WORK INSTRUCTION:
Check each line of the entries below for the string "Seataly"; copy every line where it appears.

○ ○ ○ ○

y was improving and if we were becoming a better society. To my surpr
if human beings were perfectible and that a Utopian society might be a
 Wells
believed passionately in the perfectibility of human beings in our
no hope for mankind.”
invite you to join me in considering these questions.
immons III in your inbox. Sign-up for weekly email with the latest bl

○ ○ ○ ○

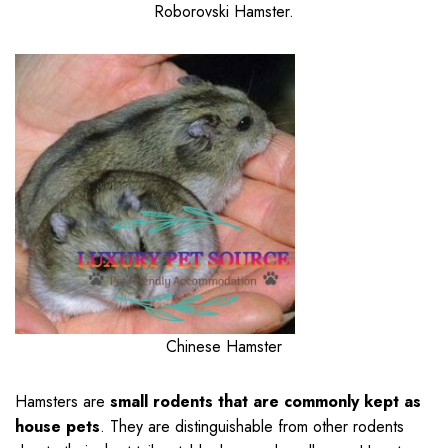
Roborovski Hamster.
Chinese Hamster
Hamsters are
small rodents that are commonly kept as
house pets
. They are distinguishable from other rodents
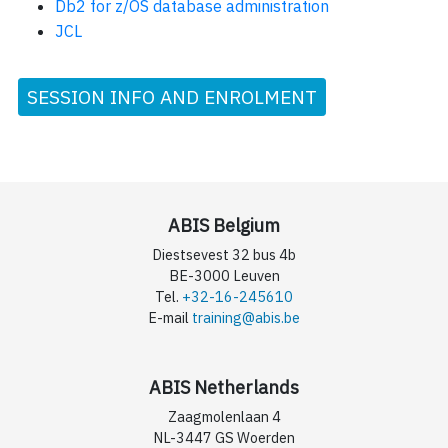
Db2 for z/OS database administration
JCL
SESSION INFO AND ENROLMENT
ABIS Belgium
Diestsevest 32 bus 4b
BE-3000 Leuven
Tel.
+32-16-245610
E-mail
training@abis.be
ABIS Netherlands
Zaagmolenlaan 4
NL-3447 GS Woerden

○ ○ ○ ○

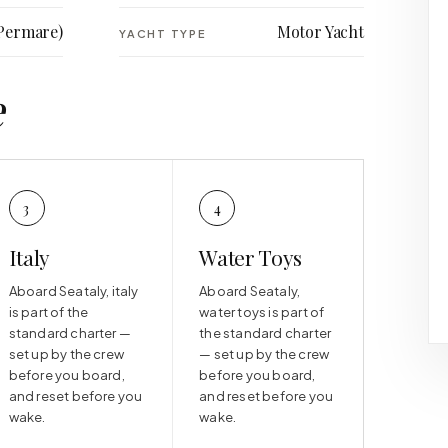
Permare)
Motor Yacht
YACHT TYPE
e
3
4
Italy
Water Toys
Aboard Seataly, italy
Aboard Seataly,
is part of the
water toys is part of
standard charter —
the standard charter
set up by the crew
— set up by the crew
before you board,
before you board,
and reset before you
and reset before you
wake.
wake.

○ ○ ○ ○

SOLUTION TO THE PROBLEM:
Aboard Seataly, italy
Aboard Seataly,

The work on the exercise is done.